Write the records out exactly as shown. No pictures.
▼
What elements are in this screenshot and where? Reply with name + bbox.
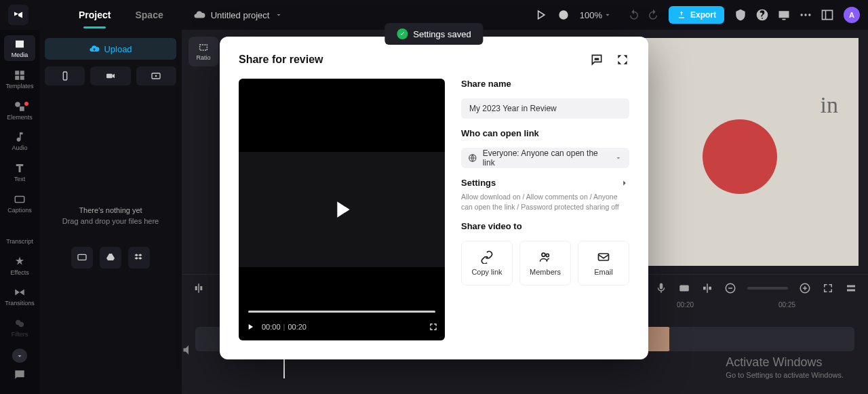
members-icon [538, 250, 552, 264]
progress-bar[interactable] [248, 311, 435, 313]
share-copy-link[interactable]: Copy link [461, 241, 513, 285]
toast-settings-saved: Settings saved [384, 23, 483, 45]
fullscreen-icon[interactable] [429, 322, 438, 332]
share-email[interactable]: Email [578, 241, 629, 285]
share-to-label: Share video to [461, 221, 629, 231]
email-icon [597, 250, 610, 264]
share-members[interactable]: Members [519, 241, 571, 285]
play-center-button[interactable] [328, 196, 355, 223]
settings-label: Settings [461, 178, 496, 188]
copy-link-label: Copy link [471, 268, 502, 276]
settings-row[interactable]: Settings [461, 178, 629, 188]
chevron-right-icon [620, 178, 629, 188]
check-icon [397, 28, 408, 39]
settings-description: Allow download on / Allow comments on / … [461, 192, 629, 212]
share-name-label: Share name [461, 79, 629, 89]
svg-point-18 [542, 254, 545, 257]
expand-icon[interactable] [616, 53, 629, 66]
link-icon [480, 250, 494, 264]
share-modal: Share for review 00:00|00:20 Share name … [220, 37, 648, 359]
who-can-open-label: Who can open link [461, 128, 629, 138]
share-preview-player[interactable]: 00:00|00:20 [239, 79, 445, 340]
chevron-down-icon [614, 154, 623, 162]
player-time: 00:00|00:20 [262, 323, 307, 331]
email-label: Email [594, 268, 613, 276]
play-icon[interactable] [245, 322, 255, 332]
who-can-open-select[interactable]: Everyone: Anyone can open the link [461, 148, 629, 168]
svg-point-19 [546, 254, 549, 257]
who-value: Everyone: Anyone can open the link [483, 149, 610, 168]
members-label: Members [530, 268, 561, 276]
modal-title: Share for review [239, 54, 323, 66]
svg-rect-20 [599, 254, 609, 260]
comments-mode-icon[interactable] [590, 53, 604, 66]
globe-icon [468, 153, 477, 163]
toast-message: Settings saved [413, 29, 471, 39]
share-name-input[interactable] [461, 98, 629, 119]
▲
## Your response
What elements are in this screenshot and where? Reply with name + bbox.
members-icon [538, 250, 552, 264]
progress-bar[interactable] [248, 311, 435, 313]
share-copy-link[interactable]: Copy link [461, 241, 513, 285]
toast-settings-saved: Settings saved [384, 23, 483, 45]
fullscreen-icon[interactable] [429, 322, 438, 332]
share-email[interactable]: Email [578, 241, 629, 285]
share-to-label: Share video to [461, 221, 629, 231]
email-icon [597, 250, 610, 264]
share-members[interactable]: Members [519, 241, 571, 285]
play-center-button[interactable] [328, 196, 355, 223]
settings-label: Settings [461, 178, 496, 188]
copy-link-label: Copy link [471, 268, 502, 276]
settings-row[interactable]: Settings [461, 178, 629, 188]
chevron-right-icon [620, 178, 629, 188]
check-icon [397, 28, 408, 39]
settings-description: Allow download on / Allow comments on / … [461, 192, 629, 212]
share-name-label: Share name [461, 79, 629, 89]
svg-point-18 [542, 254, 545, 257]
expand-icon[interactable] [616, 53, 629, 66]
link-icon [480, 250, 494, 264]
share-modal: Share for review 00:00|00:20 Share name … [220, 37, 648, 359]
who-can-open-label: Who can open link [461, 128, 629, 138]
share-preview-player[interactable]: 00:00|00:20 [239, 79, 445, 340]
chevron-down-icon [614, 154, 623, 162]
player-time: 00:00|00:20 [262, 323, 307, 331]
email-label: Email [594, 268, 613, 276]
play-icon[interactable] [245, 322, 255, 332]
who-can-open-select[interactable]: Everyone: Anyone can open the link [461, 148, 629, 168]
svg-point-19 [546, 254, 549, 257]
who-value: Everyone: Anyone can open the link [483, 149, 610, 168]
members-label: Members [530, 268, 561, 276]
modal-title: Share for review [239, 54, 323, 66]
svg-rect-20 [599, 254, 609, 260]
comments-mode-icon[interactable] [590, 53, 604, 66]
globe-icon [468, 153, 477, 163]
toast-message: Settings saved [413, 29, 471, 39]
share-name-input[interactable] [461, 98, 629, 119]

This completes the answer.